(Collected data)
────────────────────────────────────────
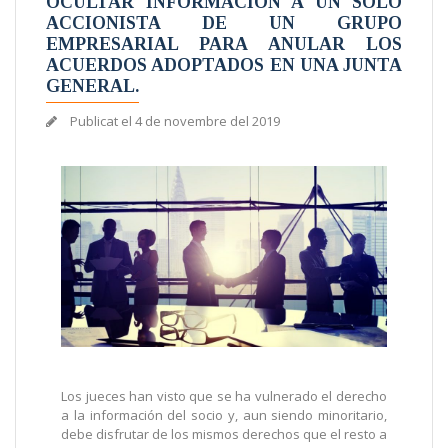
OCULTAR INFORMACIÓN A UN SOLO
ACCIONISTA DE UN GRUPO
EMPRESARIAL PARA ANULAR LOS
ACUERDOS ADOPTADOS EN UNA JUNTA
GENERAL.
Publicat el
4 de novembre del 2019
Los jueces han visto que se ha vulnerado el derecho
a la información del socio y, aun siendo minoritario,
debe disfrutar de los mismos derechos que el resto a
────────────────────────────────────────
WHAT TO DO: Each entry above is to be duplicated exactly, and its pictures omitted.

ANSWER FOR THE TASK:
OCULTAR INFORMACIÓN A UN SOLO
ACCIONISTA DE UN GRUPO
EMPRESARIAL PARA ANULAR LOS
ACUERDOS ADOPTADOS EN UNA JUNTA
GENERAL.
Publicat el
4 de novembre del 2019
Los jueces han visto que se ha vulnerado el derecho
a la información del socio y, aun siendo minoritario,
debe disfrutar de los mismos derechos que el resto a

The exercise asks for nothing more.